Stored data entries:
————————

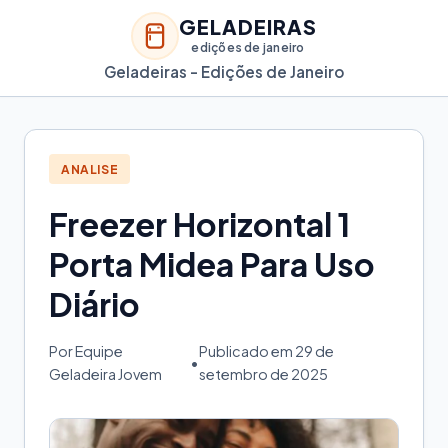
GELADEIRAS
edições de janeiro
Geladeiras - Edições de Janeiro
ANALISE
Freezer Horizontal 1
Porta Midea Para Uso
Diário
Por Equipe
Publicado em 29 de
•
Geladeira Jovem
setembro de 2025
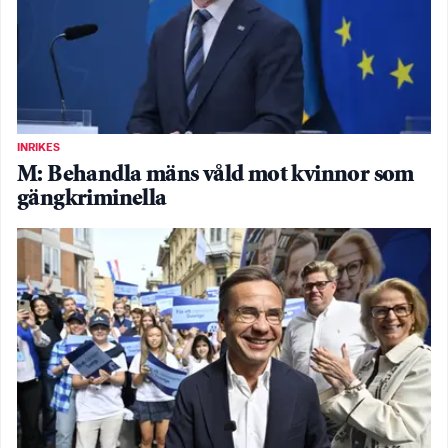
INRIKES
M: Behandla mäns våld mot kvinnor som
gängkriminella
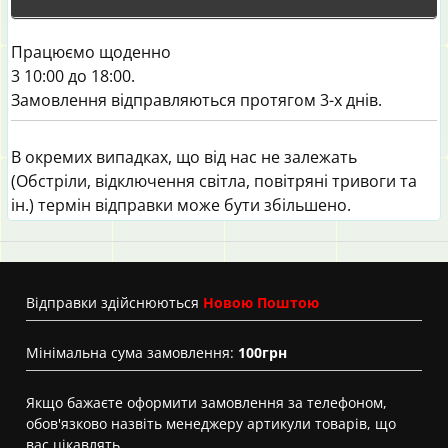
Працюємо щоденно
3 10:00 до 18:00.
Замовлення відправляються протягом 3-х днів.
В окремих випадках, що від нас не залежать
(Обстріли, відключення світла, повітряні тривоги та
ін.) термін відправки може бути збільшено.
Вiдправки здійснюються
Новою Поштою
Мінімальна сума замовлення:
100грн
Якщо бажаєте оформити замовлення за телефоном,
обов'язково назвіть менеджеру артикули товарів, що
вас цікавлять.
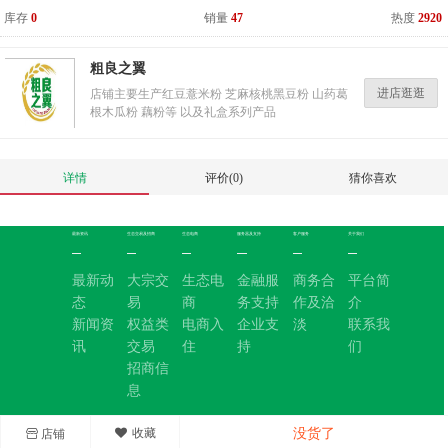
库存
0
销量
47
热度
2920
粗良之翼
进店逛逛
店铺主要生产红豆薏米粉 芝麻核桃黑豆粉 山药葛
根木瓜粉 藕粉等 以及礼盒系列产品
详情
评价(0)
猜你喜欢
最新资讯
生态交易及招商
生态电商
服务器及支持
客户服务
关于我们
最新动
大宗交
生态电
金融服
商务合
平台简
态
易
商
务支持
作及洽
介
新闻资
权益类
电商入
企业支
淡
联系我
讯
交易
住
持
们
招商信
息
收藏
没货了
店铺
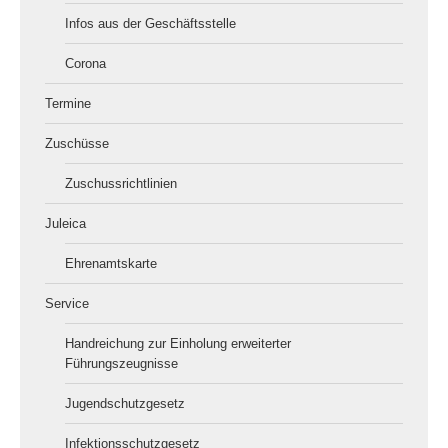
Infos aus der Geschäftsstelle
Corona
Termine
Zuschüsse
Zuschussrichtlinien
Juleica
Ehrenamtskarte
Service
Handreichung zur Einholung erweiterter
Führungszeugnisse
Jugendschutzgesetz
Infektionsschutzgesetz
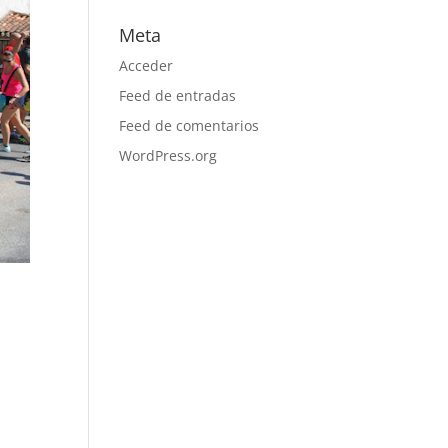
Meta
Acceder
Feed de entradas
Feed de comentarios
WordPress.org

————————

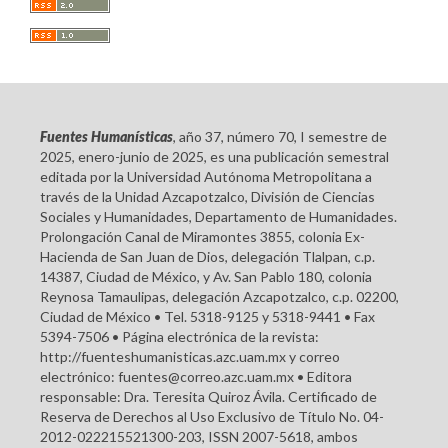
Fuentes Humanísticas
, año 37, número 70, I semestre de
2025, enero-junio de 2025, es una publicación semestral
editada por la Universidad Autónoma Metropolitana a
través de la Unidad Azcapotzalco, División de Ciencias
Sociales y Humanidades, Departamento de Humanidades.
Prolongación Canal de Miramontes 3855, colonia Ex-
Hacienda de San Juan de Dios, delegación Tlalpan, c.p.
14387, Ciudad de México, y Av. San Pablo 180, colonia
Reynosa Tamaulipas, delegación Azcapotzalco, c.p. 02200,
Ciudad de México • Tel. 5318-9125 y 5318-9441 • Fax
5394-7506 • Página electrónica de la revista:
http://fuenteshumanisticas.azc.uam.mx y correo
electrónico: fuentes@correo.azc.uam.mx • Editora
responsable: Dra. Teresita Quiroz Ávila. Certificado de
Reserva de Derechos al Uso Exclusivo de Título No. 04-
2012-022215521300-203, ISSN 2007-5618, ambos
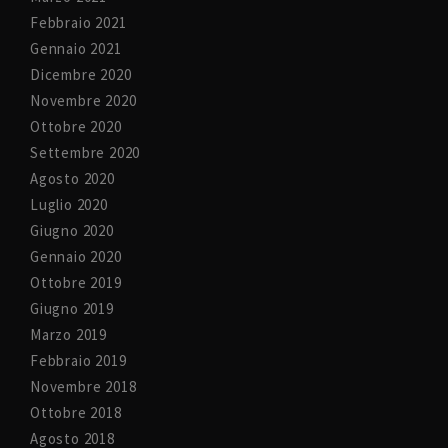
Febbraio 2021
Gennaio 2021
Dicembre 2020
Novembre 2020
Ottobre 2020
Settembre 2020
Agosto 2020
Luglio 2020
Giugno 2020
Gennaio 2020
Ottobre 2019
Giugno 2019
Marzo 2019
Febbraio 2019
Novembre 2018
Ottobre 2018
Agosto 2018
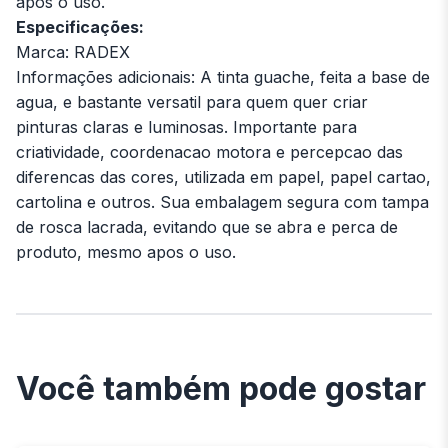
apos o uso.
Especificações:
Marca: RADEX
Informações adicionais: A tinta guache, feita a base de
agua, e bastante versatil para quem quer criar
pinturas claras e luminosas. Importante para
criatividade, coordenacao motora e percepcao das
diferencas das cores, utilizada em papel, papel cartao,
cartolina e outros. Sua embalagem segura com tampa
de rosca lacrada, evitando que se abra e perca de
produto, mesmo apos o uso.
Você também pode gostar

————————

**Your instructions**
With the string "delegación" as the key, filter the data above and show the lines that match.

**Task result**
Hacienda de San Juan de Dios, delegación Tlalpan, c.p.
Reynosa Tamaulipas, delegación Azcapotzalco, c.p. 02200,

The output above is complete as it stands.